In den vergangenen Jahren sind die grundlegenden Rahmenbedingungen für die Integration von Erneuerbaren Energien in das Energiesystem geschaffen worden. In der zweiten Phase der Energiewende muss es in den nächsten Jahren gelingen, ein auf die Nutzung von Erneuerbaren Energien angepasstes Marktmodell auf den Weg zu bringen und die schwankende Stromeinspeisung sowie den sinkenden Bedarf an konventioneller Erzeugungsleistung durch eine Anpassung des Energienetzes zukunftssicher zu gestalten. Den Netzbetreibern kommt in dieser zweiten Phase der Energiewende eine Schlüsselrolle zu. Denn wegen der schwankenden und dezentralen Einspeisung von Erneuerbaren Energien müssen Netze zunehmend aktiver gemanagt werden. Stehen zukünftig zu bestimmten Zeiten konventionelle Kraftwerke, entsprechend dem Bedarf des Strommarktes, in zu geringem Maße zur Verfügung, so müssen diese Engpässe oder Überschüsse durch die Bereitstellung von Systemdienstleistungen ausgeglichen werden, zum Beispiel durch den Einsatz von positiver oder negativer Regelenergie. Elektrofahrzeuge, die in ein intelligentes Netz integriert sind, verfügen theoretisch über ein großes Potenzial, solche Systemdienstleistungen zu erbringen. Praktisch kann dieses Potenzial aus unterschiedlichen technischen und regulatorischen Gründen derzeit noch nicht genutzt werden. Grundsätzlich eignen sich Elektrofahrzeuge, die zu virtuellen Pools aggregiert sind, zwar für den Einsatz vonnetzdienliche Systemdienstleistungen – allerdings nur bei einer Anzahl und Marktdurchdringung, die heute noch lange nicht erreicht ist. Weitere Hürden kommen hinzu:

  • Es gibt im Verteilnetzbetrieb bisher keine umfassende allgemeine Information über die Netzauslastung, die Grundvoraussetzung für die Bereitstellung von Systemdienstleistungen durch andere Anbieter als den jeweiligen Netzbetreiber wäre.
  • Es ist nicht geklärt, wie eine Bilanzierung von Elektrofahrzeugen effizient organisiert werden kann. Bewegt sich nämlich heute ein Elektrofahrzeug über mehrere Bilanzkreise (also von einem Netzgebiet in ein anderes), so erscheint es als derselbe Zählpunkt in mehreren Bilanzkreisen.
  • Der bestehende Regelenergiemarkt ist nicht auf eine hohe Handelsfrequenz ausgelegt, wie es für die Integration alternativer Systemdienstleister notwendig wäre. Dort werden derzeit nur hohe Leistungsmengen in geringer Frequenz abgefragt.
  • Die Bereitstellung von präqualifizierten Lasten wird aufgrund der ungenauen Prognosemöglichkeiten für mobile Elektrofahrzeug-Pools nicht sinnvoll möglich sein. Nur der Einsatz als flexible Lasten für die Bereitstellung von Minutenreserven und Sekundärleistung wäre derzeit überhaupt vorstellbar. Auch dabei ließen sich allerdings die aktuell geforderten Mindestbereitstellungsgrößen von mehr als fünf Megawatt nicht realisieren.

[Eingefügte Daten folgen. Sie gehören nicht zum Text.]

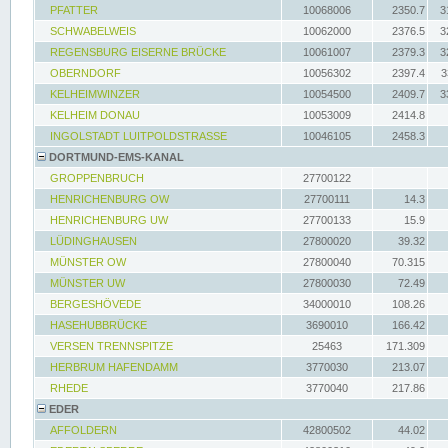
PFATTER
10068006
2350.7
3
SCHWABELWEIS
10062000
2376.5
3
REGENSBURG EISERNE BRÜCKE
10061007
2379.3
3
OBERNDORF
10056302
2397.4
3
KELHEIMWINZER
10054500
2409.7
3
KELHEIM DONAU
10053009
2414.8
INGOLSTADT LUITPOLDSTRASSE
10046105
2458.3
DORTMUND-EMS-KANAL
GROPPENBRUCH
27700122
HENRICHENBURG OW
27700111
14.3
HENRICHENBURG UW
27700133
15.9
LÜDINGHAUSEN
27800020
39.32
MÜNSTER OW
27800040
70.315
MÜNSTER UW
27800030
72.49
BERGESHÖVEDE
34000010
108.26
HASEHUBBRÜCKE
3690010
166.42
VERSEN TRENNSPITZE
25463
171.309
HERBRUM HAFENDAMM
3770030
213.07
RHEDE
3770040
217.86
EDER
AFFOLDERN
42800502
44.02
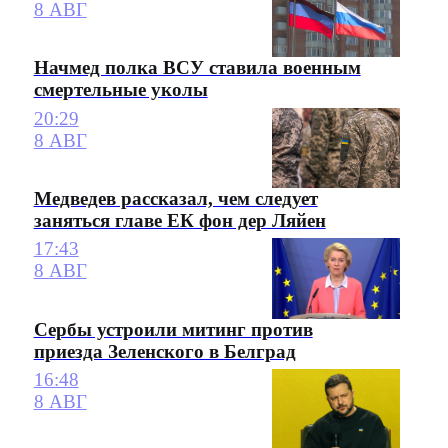
8 АВГ
Начмед полка ВСУ ставила военным
смертельные уколы
20:29
8 АВГ
Медведев рассказал, чем следует
заняться главе ЕК фон дер Ляйен
17:43
8 АВГ
Сербы устроили митинг против
приезда Зеленского в Белград
16:48
8 АВГ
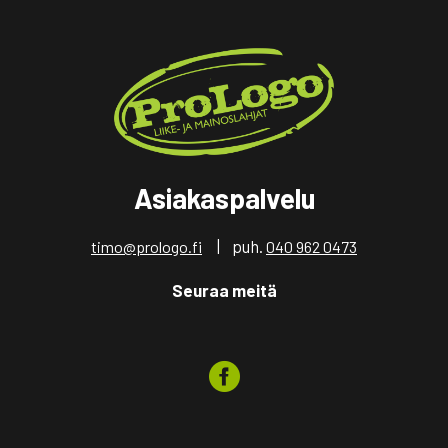
Asiakaspalvelu
| puh.
timo@prologo.fi
040 962 0473
Seuraa meitä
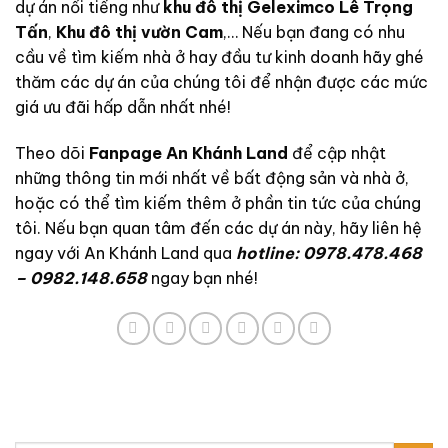
dự án nổi tiếng như
khu đô thị Geleximco Lê Trọng
Tấn
,
Khu đô thị vườn Cam
,… Nếu bạn đang có nhu
cầu về tìm kiếm nhà ở hay đầu tư kinh doanh hãy ghé
thăm các dự án của chúng tôi để nhận được các mức
giá ưu đãi hấp dẫn nhất nhé!
Theo dõi
Fanpage An Khánh Land
để cập nhật
những thông tin mới nhất về bất động sản và nhà ở,
hoặc có thể tìm kiếm thêm ở phần
tin tức
của chúng
tôi. Nếu bạn quan tâm đến các dự án này, hãy liên hệ
ngay với An Khánh Land qua
hotline: 0978.478.468
– 0982.148.658
ngay bạn nhé!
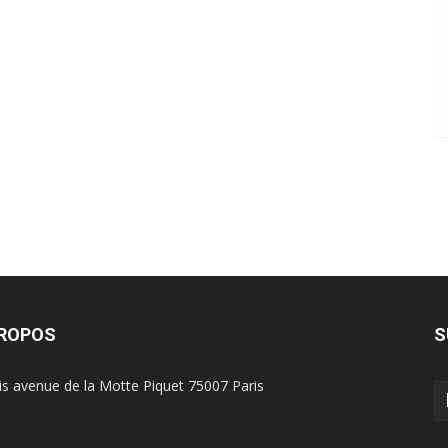
PROPOS
S
is avenue de la Motte Piquet 75007 Paris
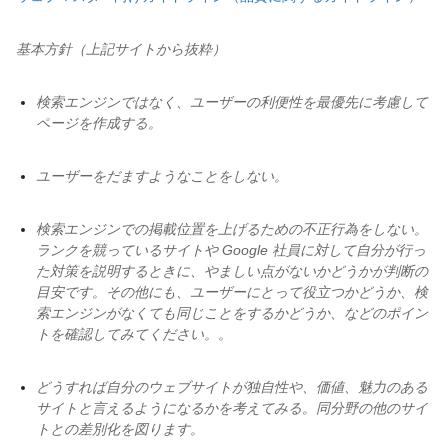
基本方針（上記サイトから抜粋）
検索エンジンではなく、ユーザーの利便性を最優先に考慮して
ページを作成する。
ユーザーをだますようなことをしない。
検索エンジンでの掲載位置を上げるための不正行為をしない。
ランクを競っているサイトや Google 社員に対して自分が行っ
た対策を説明するときに、やましい点がないかどうかが判断の
目安です。その他にも、ユーザーにとって役立つかどうか、検
索エンジンがなくても同じことをするかどうか、などのポイン
トを確認してみてください。。
どうすれば自分のウェブサイトが独自性や、価値、魅力のある
サイトと言えるようになるかを考えてみる。同分野の他のサイ
トとの差別化を図ります。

  • Die Verordnung zu abschaltbaren Lasten ist noch auf das System der konventionellen Energieversorgung zugeschnitten. Ein Elektrofahrzeug kann nur eine passive Rolle übernehmen und sich als vordefinierte Entität (frühzeitig definierte Lastprofile) anbieten. Eine individuelle Steuerung des Energieabflusses durch den Nutzer des Fahrzeugs ist nicht vorgesehen.

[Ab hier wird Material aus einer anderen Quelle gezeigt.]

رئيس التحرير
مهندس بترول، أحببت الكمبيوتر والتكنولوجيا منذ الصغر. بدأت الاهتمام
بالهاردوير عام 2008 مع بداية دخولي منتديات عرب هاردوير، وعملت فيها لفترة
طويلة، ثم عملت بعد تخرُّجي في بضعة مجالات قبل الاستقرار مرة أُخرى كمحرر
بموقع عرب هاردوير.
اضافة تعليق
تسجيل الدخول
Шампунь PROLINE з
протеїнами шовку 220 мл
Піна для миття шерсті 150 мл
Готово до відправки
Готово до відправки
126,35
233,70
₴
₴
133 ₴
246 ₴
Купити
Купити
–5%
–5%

  • Die Netzentgelte beziehen derzeit keine atypische Netznutzung ein, die für die Steuerung des Ladevorgangs unterschiedliche Anreize für Fahrzeugnutzer und Netzbetreiber setzt.

  • Die Möglichkeit des bidirektionalen Ladens - eine notwendige Bedingung für die Integration von Elektrofahrzeugen in intelligente Netze - ist bisher weder technisch noch normativ ausreichend realisiert. Die notwendigen Normungsaktivitäten haben noch nicht den notwendigen Reifegrad erreicht, um zum Beispiel ein umfassendes Flottenmanagement mit Elektrofahrzeugen zu erlauben (aktive Ein- und Ausspeisung im Verteilnetz). Das liegt auch daran, dass die Hersteller die Öffnung der zum Auslesen der benötigten Fahrzeugdaten relevanten Schnittstellen bisher verweigern.

Die besten Perspektiven für eine netzdienliche Integration bestehen für Elektrofahrzeuge mittelfristig in der Verbindung mit intelligenten Wohnungen und Häusern (Smart Home). In solchen intelligenten Gebäuden können Erzeuger und Verbraucher von Energie zu einer Entität verschmelzen, die über ein Energiemanagement gesteuert werden kann. In ersten Pilotprojekten (z. B. Smart Lab Aachen) wurde gezeigt, dass die Integration eines Elektrofahrzeugs in das  Energiesystem eines Smart Home gelingen kann.